Mechanical Layer Revisited

Several years ago, we decided to put out a list of recommended mechanical layers for Altium Designer (Click Here). Altium Designer is different from other tools in that Altium does not predefine their mechanical layers. In tools such as Cadence Allegro, mechanical layers are very well defined. In fact, they are so numerous. It makes finding things in Allegro a bit more challenging.

Altium Designer provides mechanical layers and allows the user or company to define the layer. In Altium Designer 18, Altium has introduced 'layer types' so that there can be some mapping of commonly used mechanical layers such as assembly, courtyard, and 3D bodies that may have been allocated to different layers between the PCB layout (.PCBDoc) and library files (.PCBLib). Though this is certainly useful for those consultants and services that must work between their internal practices and customer needs, this can only be looked upon as a quick fix for a given project and will still require some effort to ensure that all mechanical layers are properly represented when there are differences between two or more PCB files.

Though Altium does not have an official list of recommended layers, their implicit recommendations are built into their libraries. For example, the libraries provided by both Altium and Octopart (which is owned by Altium) use the same layers for 3D bodies, assembly, and courtyards. Knowing this can make the footprint creation effort a bit easier if one is starting from these libraries. It is to note that Nine Dot Connects generally does not recommend the practice of starting with a 3rd party library, given that there is no assurance or guarantee that the part has been correctly designed and vetted. The time it takes to review and to ensure that the imported library footprint is valid is about the same time necessary to create the footprint from scratch.
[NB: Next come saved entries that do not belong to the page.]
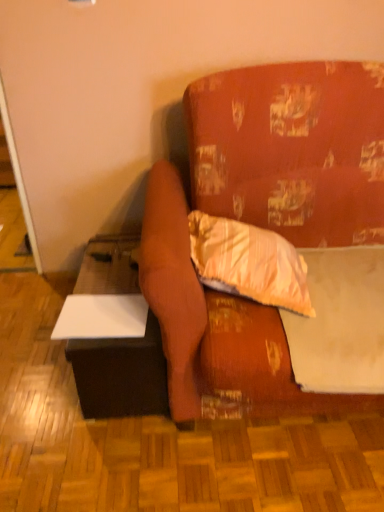 You are a GUI agent. You are given a task and a screenshot of the screen. Output one action in this format:
    pyautogui.click(x=<x>, y=<y>)
    Task: Click on the vacant space in front of white matte table at lower left
    Image resolution: width=384 pixels, height=512 pixels.
    Given the screenshot: What is the action you would take?
    pyautogui.click(x=122, y=456) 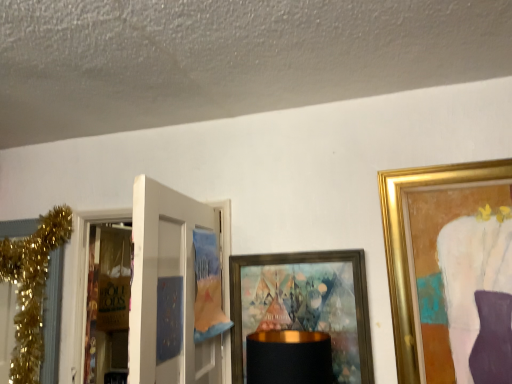 Question: Considering their positions, is gold-framed artwork at center located in front of or behind gold glitter garland at left?

Choices:
 (A) front
 (B) behind

Answer: (A)

Question: From the image's perspective, is gold-framed artwork at center positioned above or below gold glitter garland at left?

Choices:
 (A) below
 (B) above

Answer: (A)

Question: Which object is the farthest from the gold-framed artwork at center?

Choices:
 (A) brown paper bag at left
 (B) white matte door at left
 (C) gold glitter garland at left

Answer: (A)

Question: Which object is positioned closest to the gold-framed artwork at center?

Choices:
 (A) white matte door at left
 (B) gold glitter garland at left
 (C) brown paper bag at left

Answer: (A) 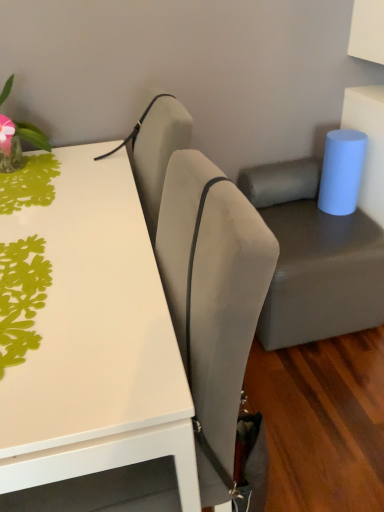 Question: Based on their positions, is suede-like beige armchair at upper center located to the left or right of white glossy table at upper left?

Choices:
 (A) right
 (B) left

Answer: (A)

Question: From the image's perspective, is suede-like beige armchair at upper center positioned above or below white glossy table at upper left?

Choices:
 (A) below
 (B) above

Answer: (B)

Question: Which object is positioned closest to the green paper cutout at upper left, acting as the first plant starting from the front?

Choices:
 (A) suede-like beige chair at center
 (B) green matte vase at upper left, the second plant from the front
 (C) suede-like beige armchair at upper center
 (D) matte gray swivel chair at center
 (E) white glossy table at upper left

Answer: (E)

Question: Estimate the real-world distances between objects in this image. Which object is farther from the suede-like beige armchair at upper center?

Choices:
 (A) suede-like beige chair at center
 (B) white glossy table at upper left
 (C) green matte vase at upper left, the second plant from the front
 (D) green paper cutout at upper left, the first plant when ordered from bottom to top
 (E) matte gray swivel chair at center

Answer: (E) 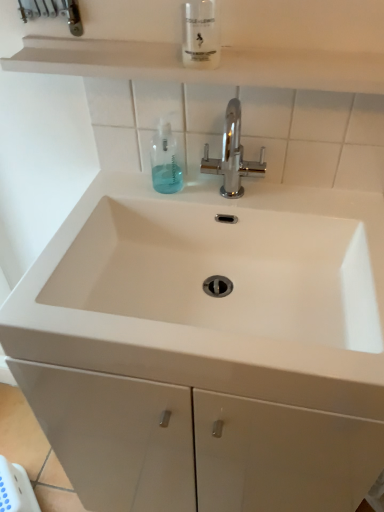 At what (x,y) coordinates should I click in order to perform the action: click on vacant region to the left of translucent plastic mouthwash at center, the first mouthwash ordered from the bottom. Please return your answer as a coordinate pair (x, y). Looking at the image, I should click on (120, 190). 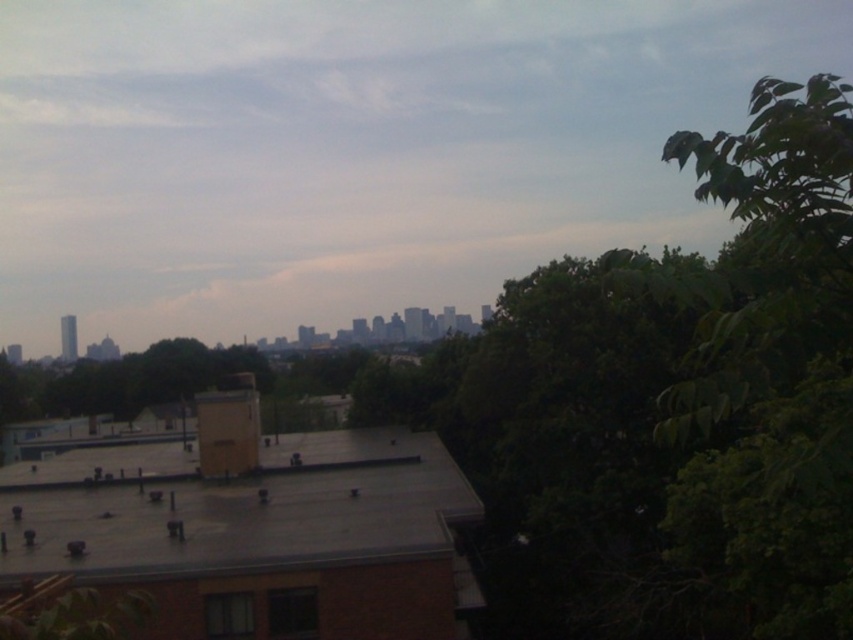 Question: Where is green leafy tree at right located in relation to gray rubber roof at center in the image?

Choices:
 (A) right
 (B) left

Answer: (A)

Question: Which object is farther from the camera taking this photo?

Choices:
 (A) gray rubber roof at center
 (B) green leafy tree at right

Answer: (A)

Question: Which point is closer to the camera taking this photo?

Choices:
 (A) (413, 509)
 (B) (820, 188)

Answer: (B)

Question: Considering the relative positions of green leafy tree at right and gray rubber roof at center in the image provided, where is green leafy tree at right located with respect to gray rubber roof at center?

Choices:
 (A) right
 (B) left

Answer: (A)

Question: Is green leafy tree at right smaller than gray rubber roof at center?

Choices:
 (A) yes
 (B) no

Answer: (B) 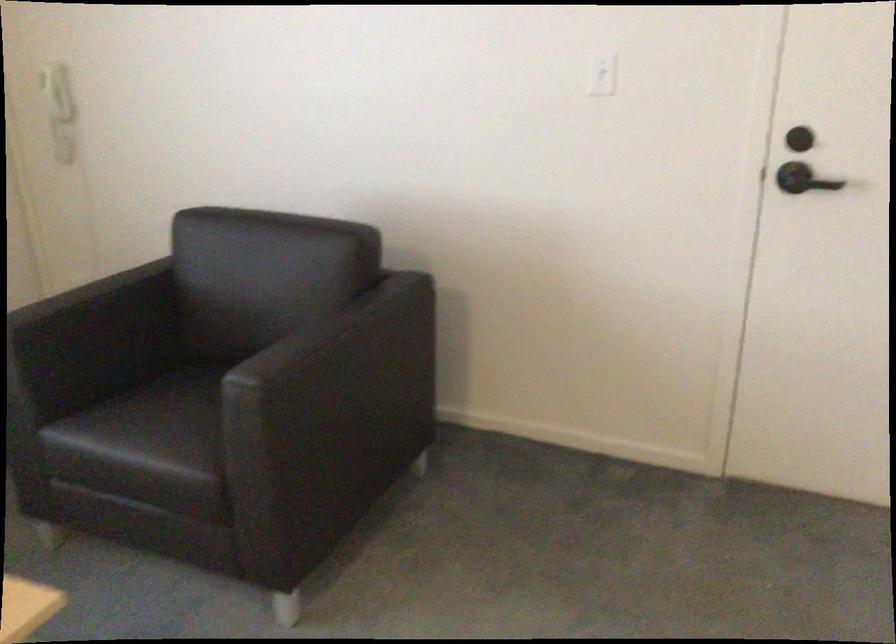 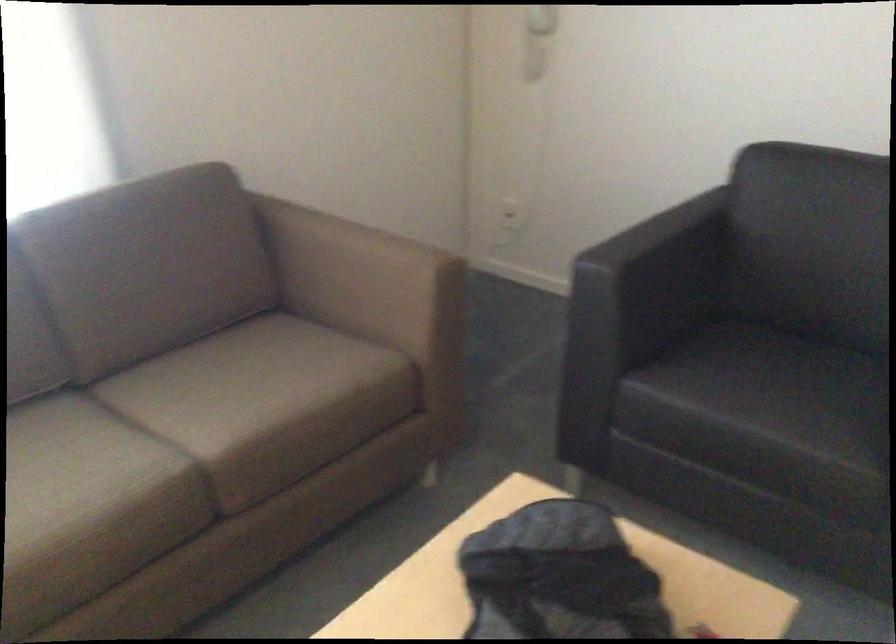 Question: In a continuous first-person perspective shot, in which direction is the camera moving?

Choices:
 (A) Left
 (B) Right
 (C) Forward
 (D) Backward

Answer: (A) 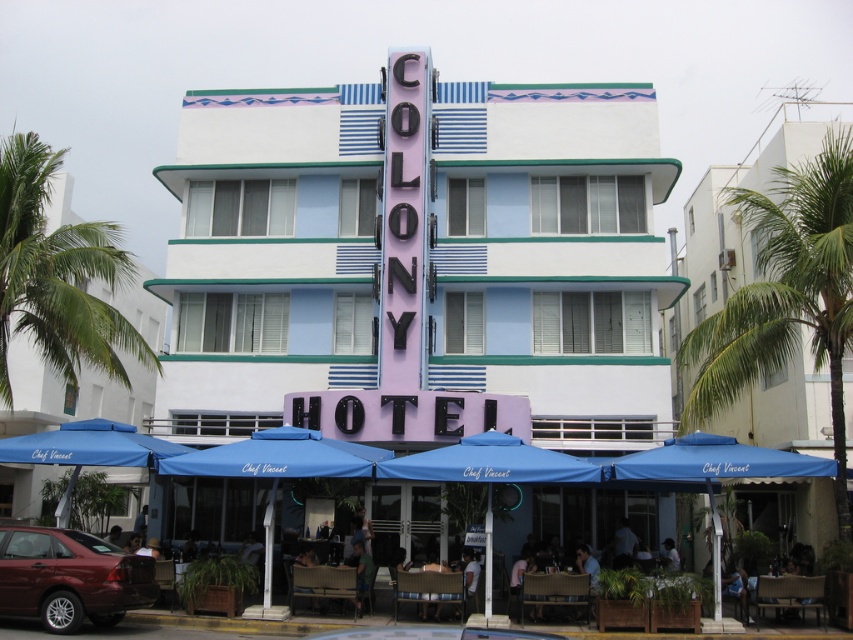 You are a guest at the COLONY HOTEL and want to choose between two blue fabric umbrellas for shade. The blue fabric umbrella at lower center and the blue fabric umbrella at center. Which one offers more shade area?

The blue fabric umbrella at lower center is larger in size than the blue fabric umbrella at center, so it offers a bigger shade area.

You are sitting at a table in the outdoor seating area of the COLONY HOTEL and want to move to the blue fabric umbrella at center. Which direction should you walk relative to the blue fabric umbrella at lower center?

To reach the blue fabric umbrella at center, you should walk behind the blue fabric umbrella at lower center since the blue fabric umbrella at center is positioned behind the blue fabric umbrella at lower center. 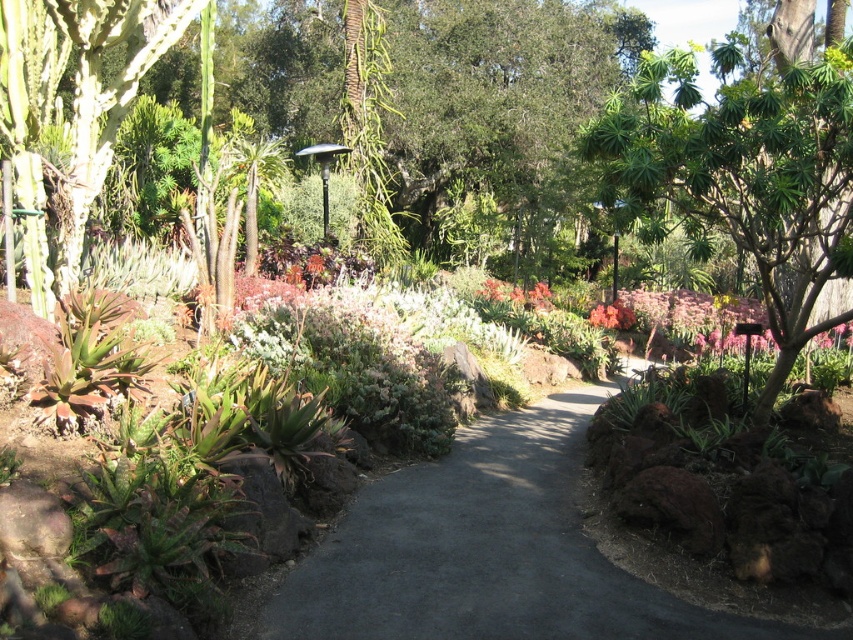 Question: Is dark gray asphalt at center thinner than green spiky cactus at left?

Choices:
 (A) no
 (B) yes

Answer: (A)

Question: Is green spiky cactus at left thinner than pink matte flower at center?

Choices:
 (A) yes
 (B) no

Answer: (A)

Question: Which of the following is the farthest from the observer?

Choices:
 (A) (624, 321)
 (B) (734, 58)

Answer: (A)

Question: Can you confirm if dark gray asphalt at center is bigger than pink matte flower at center?

Choices:
 (A) yes
 (B) no

Answer: (B)

Question: Which of the following is the closest to the observer?

Choices:
 (A) (100, 164)
 (B) (631, 317)

Answer: (A)

Question: Which of the following is the farthest from the observer?

Choices:
 (A) (616, 301)
 (B) (840, 246)
 (C) (553, 432)
 (D) (68, 51)

Answer: (A) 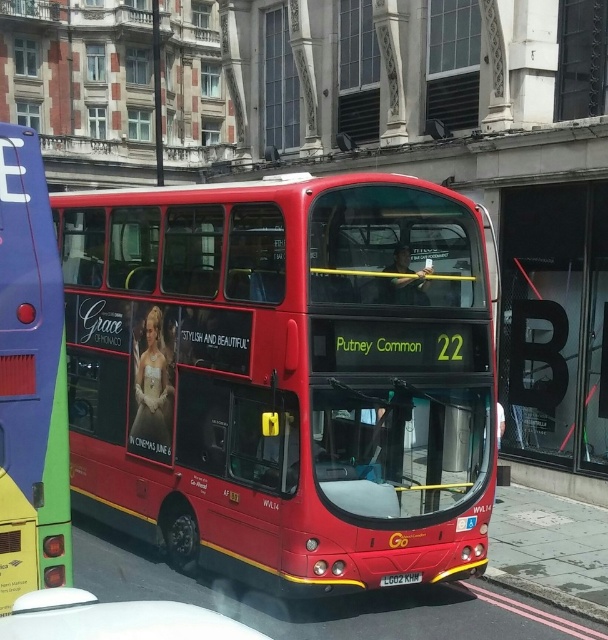 Is shiny red bus at center smaller than white plastic license plate at center?

No, shiny red bus at center is not smaller than white plastic license plate at center.

Does shiny red bus at center appear under white plastic license plate at center?

No.

This screenshot has height=640, width=608. Identify the location of shiny red bus at center. (283, 374).

At what (x,y) coordinates should I click in order to perform the action: click on shiny red bus at center. Please return your answer as a coordinate pair (x, y). Looking at the image, I should click on (283, 374).

Measure the distance from matte red bus at center to white plastic license plate at center.

3.25 meters

Where is `matte red bus at center`? This screenshot has height=640, width=608. matte red bus at center is located at coordinates (30, 380).

The width and height of the screenshot is (608, 640). I want to click on matte red bus at center, so click(30, 380).

Can you confirm if shiny red bus at center is positioned above matte red bus at center?

Actually, shiny red bus at center is below matte red bus at center.

Locate an element on the screen. shiny red bus at center is located at coordinates (283, 374).

Is point (114, 518) positioned before point (7, 440)?

No, it is not.

You are a GUI agent. You are given a task and a screenshot of the screen. Output one action in this format:
    pyautogui.click(x=<x>, y=<y>)
    Task: Click on the shiny red bus at center
    The width and height of the screenshot is (608, 640).
    Given the screenshot: What is the action you would take?
    pyautogui.click(x=283, y=374) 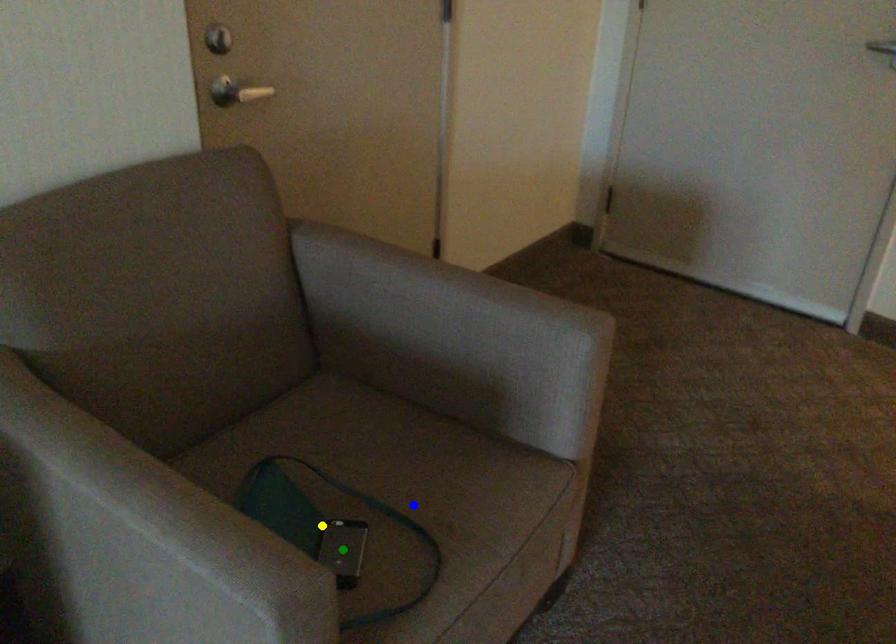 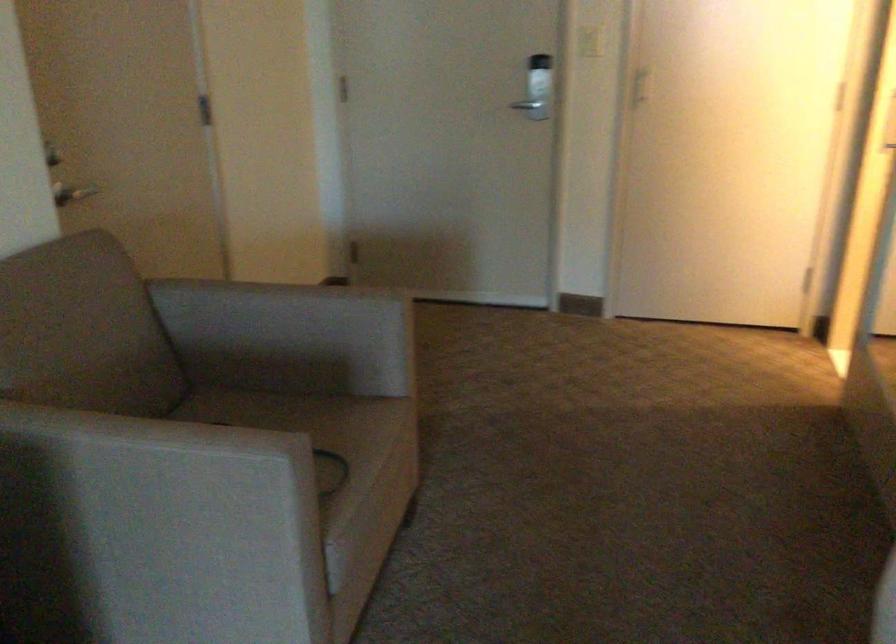 I am providing you with two images of the same scene from different viewpoints. Three points are marked in image1. Which point corresponds to a part or object that is occluded in image2?In image1, three points are marked. Which of them correspond to a part or object that is occluded in image2?Among the three points shown in image1, which one corresponds to a part or object that is no longer visible due to occlusion in image2?

green point, blue point, yellow point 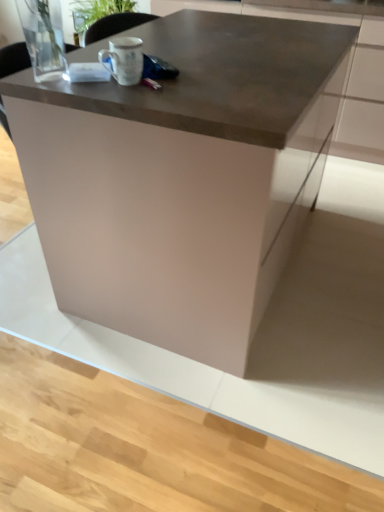 Where is `vacant area in front of matte brown table at center`? Image resolution: width=384 pixels, height=512 pixels. vacant area in front of matte brown table at center is located at coordinates point(202,403). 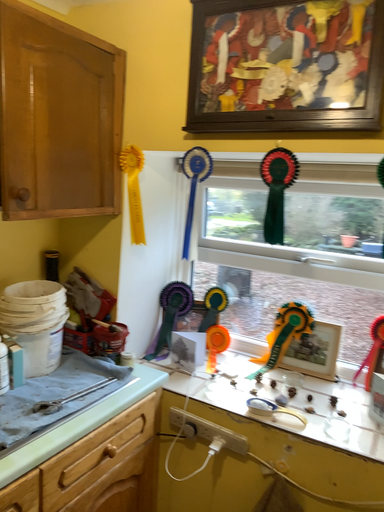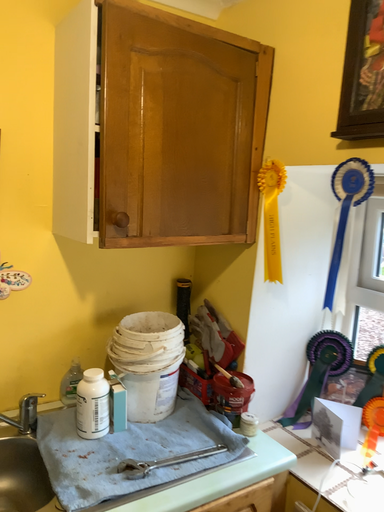 Question: Which way did the camera rotate in the video?

Choices:
 (A) rotated left
 (B) rotated right

Answer: (A) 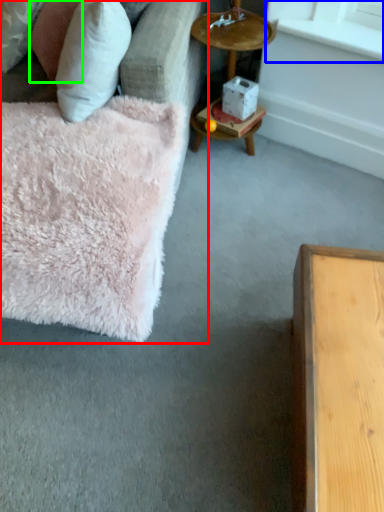 Question: Which object is positioned closest to studio couch (highlighted by a red box)? Select from window sill (highlighted by a blue box) and pillow (highlighted by a green box).

Choices:
 (A) window sill
 (B) pillow

Answer: (B) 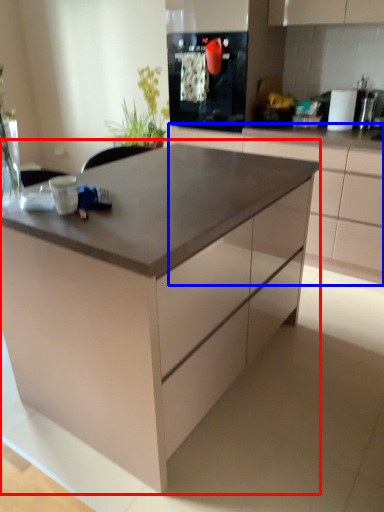 Question: Which object is further to the camera taking this photo, table (highlighted by a red box) or cabinetry (highlighted by a blue box)?

Choices:
 (A) table
 (B) cabinetry

Answer: (B) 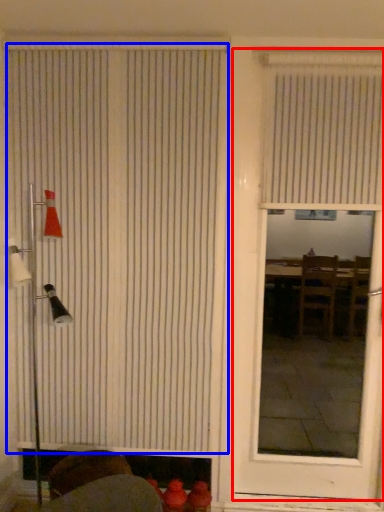 Question: Which object is further to the camera taking this photo, door (highlighted by a red box) or window blind (highlighted by a blue box)?

Choices:
 (A) door
 (B) window blind

Answer: (B) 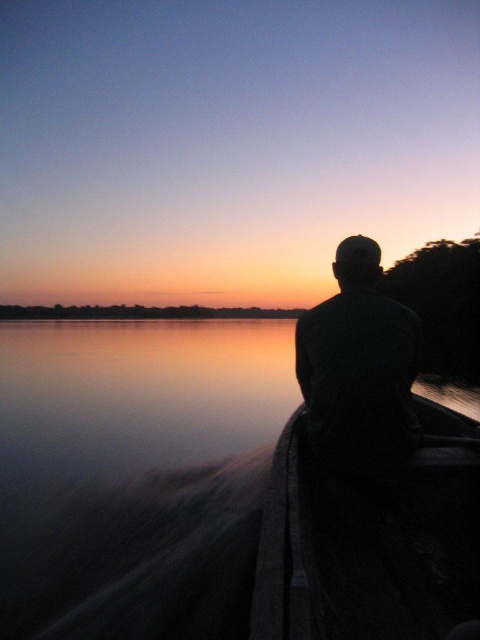 You are standing on the dock and want to place a 24 inch long fishing rod between the dark wood canoe at right and the dark green fabric at center. Can you fit it between them without bending the rod?

The dark wood canoe at right is 24.65 inches from the dark green fabric at center. Since the fishing rod is 24 inches long, it can fit between them as the distance is slightly longer than the rod.

You are standing on the shore observing the sunset scene. You notice the smooth water at boat right and the dark green fabric at center. Which object is nearer to you?

The smooth water at boat right is closer to the viewer than the dark green fabric at center.

You are a photographer trying to capture the reflection of the sunset in the smooth water at boat right. Based on the coordinates provided, where should you position your camera to ensure the reflection is centered in your shot?

The smooth water at boat right is located at coordinates point (x=205, y=499), so you should position your camera directly above or aligned with this point to center the reflection in your shot. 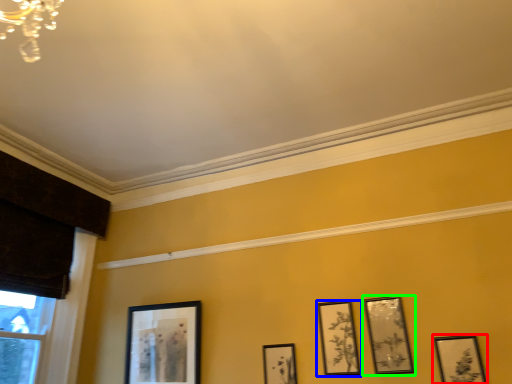 Question: Which is farther away from picture frame (highlighted by a red box)? picture frame (highlighted by a blue box) or picture frame (highlighted by a green box)?

Choices:
 (A) picture frame
 (B) picture frame

Answer: (A)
In 2017, we released our recommended mechanical layer list. This list came from a large project that we assisted for a company that was pulling together all of their designs (about 50 of them) scattered about in various hard drives due to mergers and acquisitions. Some of the designs had been designed in other tools. Some of the designs only had Gerber files. Some of the designs only had PDFs of the schematics. To bring commonality to what we were trying to clean up, the mechanical layer list, which we call 'Rev 1', was created. It is important to note that we still stand by this list and that those who may have adapted it are not missing out. In fact, it is more comprehensive than the 'Rev 2' list.

The 'Rev 2' list addresses changes in Altium Designer's offerings and better organizing the mechanical layers. With Draftsman's recent addition, we removed the bill of material, drill, and stack up from the mechanical layer list. These are best handled in the Draftsman tool. We also removed the silk layer top and bottom. This particular mechanical layer aimed to allow additional information to be written without actually placing it on the dedicated silk layers. However, this information can be readily added to the mechanical layer dedicated to notes.

In 'Rev 1', two layers had been dedicated for 3D bodies added to the layout that had no association to any components. However, since mechanical layers associated with 3D bodies are not used in manufacturing documentation, these additional 3D bodies can be readily placed on mechanical layers dedicated to 3D bodies.

'Rev 2' lists a border template for both the top and the bottom. There is no need for a bottom template, given that the print options will allow the top template to be used for viewing mirrored layers if desired.

In addition to removing several layers, the revision two list organizes the layers based on their primary usage. Layers one through six are specific to the layout. Mechanical layers seven and eight were left blank to allow for additional PCB related layers if the individual or the company sees a need to make use of them.

Mechanical layers 11 through 16 (3D bodies, assembly, courtyards) match with both Altium’s provided libraries and Octopart.

Also, we allocated mechanical layers 9 and 10 for mechanical constraints that are not specifically related to the 3D bodies. These could be notes or dimensions to assist with understanding any complexities that the component may bring about. (Note that the dimension primitives in Altium designer are not available in the PCB library. However, dimension information can be drawn in using the line and text primitives available.)

One word of caution... Octopart has made use of mechanical layer 10 for a component package outline. This outline is not a courtyard. It is simply the outline of the physical package minus any pins that may extrude from it. We at Nine Dot Connects are not sure why this has been provided. Unfortunately, it also does not adhere to the use of an odd number to begin mechanical layer types representing both the top and the bottom. There is no need for it (as far as we know), and feel free to remove it if you wish to use the list we have provided.

That brings us to our last point. This list is simply a recommendation. There may be things that you or your company needs that are not included. Mechanical layers for glue dots, plating, etc., can be added or moved at one's discretion. In Altium Designer 20, there are now over 1000 mechanical layers available. Keep in mind that the more introduced layers, the more effort it will take to design a new footprint.